--- EXCERPTED DATA Enclosed Below ---
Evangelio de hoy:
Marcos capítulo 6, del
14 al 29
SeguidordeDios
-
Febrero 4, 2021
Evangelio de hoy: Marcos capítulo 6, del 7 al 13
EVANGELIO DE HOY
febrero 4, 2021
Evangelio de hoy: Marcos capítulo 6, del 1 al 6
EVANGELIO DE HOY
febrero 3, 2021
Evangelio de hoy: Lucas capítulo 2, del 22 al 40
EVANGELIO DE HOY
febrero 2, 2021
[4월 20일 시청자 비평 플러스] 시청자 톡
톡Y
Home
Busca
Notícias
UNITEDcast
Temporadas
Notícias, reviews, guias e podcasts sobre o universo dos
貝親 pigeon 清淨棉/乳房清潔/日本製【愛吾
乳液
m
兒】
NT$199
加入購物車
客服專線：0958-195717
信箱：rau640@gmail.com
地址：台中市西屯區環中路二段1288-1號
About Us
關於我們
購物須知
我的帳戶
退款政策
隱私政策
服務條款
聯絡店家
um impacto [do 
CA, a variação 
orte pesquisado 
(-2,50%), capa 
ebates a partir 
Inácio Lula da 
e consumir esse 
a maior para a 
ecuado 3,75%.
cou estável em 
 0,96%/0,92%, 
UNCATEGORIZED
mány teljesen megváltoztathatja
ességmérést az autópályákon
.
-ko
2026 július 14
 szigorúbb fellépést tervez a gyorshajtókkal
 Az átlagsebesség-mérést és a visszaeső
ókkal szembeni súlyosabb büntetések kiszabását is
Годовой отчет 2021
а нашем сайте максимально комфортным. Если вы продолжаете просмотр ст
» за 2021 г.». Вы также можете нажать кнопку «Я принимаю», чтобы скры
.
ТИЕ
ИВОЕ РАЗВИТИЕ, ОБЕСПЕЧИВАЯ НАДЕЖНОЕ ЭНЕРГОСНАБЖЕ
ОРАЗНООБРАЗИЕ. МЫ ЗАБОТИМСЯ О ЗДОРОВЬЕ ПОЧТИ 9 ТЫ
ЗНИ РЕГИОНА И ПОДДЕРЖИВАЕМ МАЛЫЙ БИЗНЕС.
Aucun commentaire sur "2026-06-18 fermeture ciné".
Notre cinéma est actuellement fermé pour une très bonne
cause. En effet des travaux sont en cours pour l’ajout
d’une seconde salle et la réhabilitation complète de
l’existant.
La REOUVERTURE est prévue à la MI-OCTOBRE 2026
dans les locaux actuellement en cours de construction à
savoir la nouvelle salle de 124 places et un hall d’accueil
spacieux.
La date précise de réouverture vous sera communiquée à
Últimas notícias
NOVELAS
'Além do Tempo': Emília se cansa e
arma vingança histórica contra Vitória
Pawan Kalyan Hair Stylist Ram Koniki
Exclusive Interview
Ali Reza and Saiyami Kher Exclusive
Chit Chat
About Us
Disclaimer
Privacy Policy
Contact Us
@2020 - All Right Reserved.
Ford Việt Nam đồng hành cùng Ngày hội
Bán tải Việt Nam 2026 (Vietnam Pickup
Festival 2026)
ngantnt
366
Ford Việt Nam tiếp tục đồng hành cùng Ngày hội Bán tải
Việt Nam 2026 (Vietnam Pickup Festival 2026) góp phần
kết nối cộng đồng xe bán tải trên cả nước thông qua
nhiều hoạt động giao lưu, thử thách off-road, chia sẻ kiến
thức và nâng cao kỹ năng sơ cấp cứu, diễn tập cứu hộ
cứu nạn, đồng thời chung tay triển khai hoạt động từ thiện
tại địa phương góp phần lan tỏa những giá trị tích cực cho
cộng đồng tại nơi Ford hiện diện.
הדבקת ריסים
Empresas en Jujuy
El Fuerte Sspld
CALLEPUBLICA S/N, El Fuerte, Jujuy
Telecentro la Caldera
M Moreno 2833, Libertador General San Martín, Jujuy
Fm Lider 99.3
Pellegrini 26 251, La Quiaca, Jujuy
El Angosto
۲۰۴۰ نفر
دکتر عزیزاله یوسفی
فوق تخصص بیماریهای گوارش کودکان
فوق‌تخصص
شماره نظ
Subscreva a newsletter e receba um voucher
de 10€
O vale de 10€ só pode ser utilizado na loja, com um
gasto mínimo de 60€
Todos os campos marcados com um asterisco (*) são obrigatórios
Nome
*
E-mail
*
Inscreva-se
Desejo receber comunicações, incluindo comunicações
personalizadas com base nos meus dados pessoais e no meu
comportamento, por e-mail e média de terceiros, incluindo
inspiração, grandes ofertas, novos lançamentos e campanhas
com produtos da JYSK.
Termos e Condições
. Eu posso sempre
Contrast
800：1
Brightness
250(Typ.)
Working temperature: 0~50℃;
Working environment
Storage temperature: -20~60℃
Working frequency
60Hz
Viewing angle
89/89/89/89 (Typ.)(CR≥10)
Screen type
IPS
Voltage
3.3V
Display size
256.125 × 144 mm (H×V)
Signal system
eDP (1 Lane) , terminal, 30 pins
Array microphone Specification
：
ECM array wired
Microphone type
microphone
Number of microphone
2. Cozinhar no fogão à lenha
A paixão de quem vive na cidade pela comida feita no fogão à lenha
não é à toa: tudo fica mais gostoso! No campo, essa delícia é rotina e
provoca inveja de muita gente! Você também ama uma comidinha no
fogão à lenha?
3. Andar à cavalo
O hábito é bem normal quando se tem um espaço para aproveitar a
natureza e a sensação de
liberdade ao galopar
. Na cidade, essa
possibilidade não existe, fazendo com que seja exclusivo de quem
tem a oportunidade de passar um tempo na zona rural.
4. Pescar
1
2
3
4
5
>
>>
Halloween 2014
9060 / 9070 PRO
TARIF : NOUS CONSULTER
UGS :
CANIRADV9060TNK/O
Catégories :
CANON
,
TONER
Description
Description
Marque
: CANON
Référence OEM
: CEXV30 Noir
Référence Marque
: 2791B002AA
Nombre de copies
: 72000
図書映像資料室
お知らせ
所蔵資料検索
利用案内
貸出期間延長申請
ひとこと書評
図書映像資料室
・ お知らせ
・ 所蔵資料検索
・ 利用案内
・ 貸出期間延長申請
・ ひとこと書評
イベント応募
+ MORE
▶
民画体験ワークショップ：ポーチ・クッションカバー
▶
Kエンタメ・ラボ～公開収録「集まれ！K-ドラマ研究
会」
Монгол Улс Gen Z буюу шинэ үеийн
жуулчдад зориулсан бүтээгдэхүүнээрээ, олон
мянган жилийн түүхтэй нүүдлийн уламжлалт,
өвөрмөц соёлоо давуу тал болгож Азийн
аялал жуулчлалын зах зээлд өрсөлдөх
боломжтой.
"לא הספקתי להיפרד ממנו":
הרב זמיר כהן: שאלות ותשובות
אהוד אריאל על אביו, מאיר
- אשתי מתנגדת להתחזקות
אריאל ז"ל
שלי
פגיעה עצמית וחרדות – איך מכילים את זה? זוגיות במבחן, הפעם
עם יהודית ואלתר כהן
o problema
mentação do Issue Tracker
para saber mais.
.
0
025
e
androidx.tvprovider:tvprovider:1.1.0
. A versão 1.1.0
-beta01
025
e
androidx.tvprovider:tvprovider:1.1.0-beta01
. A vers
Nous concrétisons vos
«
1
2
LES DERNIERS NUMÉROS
--- End of Enclosed EXCERPTED DATA ---
[WORK INSTRUCTIONS] Set down, word for word, each line from the top of the records above through the line with "febrero 3, 2021".

[SOLUTION BELOW]
Evangelio de hoy:
Marcos capítulo 6, del
14 al 29
SeguidordeDios
-
Febrero 4, 2021
Evangelio de hoy: Marcos capítulo 6, del 7 al 13
EVANGELIO DE HOY
febrero 4, 2021
Evangelio de hoy: Marcos capítulo 6, del 1 al 6
EVANGELIO DE HOY
febrero 3, 2021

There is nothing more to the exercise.